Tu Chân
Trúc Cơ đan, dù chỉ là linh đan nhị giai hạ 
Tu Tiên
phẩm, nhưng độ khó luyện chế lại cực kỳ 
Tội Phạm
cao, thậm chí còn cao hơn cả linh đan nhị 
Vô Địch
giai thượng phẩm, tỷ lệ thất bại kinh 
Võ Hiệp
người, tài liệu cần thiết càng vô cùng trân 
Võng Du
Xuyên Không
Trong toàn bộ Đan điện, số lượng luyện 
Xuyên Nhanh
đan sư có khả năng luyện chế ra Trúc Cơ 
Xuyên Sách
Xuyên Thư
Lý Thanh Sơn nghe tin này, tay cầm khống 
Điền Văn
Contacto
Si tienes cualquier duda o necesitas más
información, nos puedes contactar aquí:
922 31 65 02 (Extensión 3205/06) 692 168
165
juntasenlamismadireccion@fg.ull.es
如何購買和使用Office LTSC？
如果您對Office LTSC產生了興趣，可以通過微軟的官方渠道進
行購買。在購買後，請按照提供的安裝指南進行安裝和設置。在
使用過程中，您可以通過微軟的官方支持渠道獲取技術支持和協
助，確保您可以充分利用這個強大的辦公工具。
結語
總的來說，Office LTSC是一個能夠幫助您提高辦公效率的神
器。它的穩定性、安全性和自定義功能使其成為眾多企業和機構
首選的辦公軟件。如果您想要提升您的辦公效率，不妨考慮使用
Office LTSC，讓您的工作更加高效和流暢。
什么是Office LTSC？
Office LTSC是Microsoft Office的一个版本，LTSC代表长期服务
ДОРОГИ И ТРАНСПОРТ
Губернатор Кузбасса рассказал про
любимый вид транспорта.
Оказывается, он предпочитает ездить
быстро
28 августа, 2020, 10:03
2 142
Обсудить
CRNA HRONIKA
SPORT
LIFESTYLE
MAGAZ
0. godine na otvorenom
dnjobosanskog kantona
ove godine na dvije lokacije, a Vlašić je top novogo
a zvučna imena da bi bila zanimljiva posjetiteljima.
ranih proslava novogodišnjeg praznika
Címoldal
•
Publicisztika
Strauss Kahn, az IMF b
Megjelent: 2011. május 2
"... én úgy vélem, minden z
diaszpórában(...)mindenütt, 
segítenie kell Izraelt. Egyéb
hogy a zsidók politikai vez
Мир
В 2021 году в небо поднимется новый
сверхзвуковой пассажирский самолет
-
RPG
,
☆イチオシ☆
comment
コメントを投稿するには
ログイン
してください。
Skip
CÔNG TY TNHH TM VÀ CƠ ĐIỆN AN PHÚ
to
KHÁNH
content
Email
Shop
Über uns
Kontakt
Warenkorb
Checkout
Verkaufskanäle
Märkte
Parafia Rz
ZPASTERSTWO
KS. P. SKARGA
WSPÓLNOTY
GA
····················
To do: Across all the records, find the lines containing the word "luyện" and reproduce each one.

Your response:
phẩm, nhưng độ khó luyện chế lại cực kỳ 
Trong toàn bộ Đan điện, số lượng luyện 
đan sư có khả năng luyện chế ra Trúc Cơ 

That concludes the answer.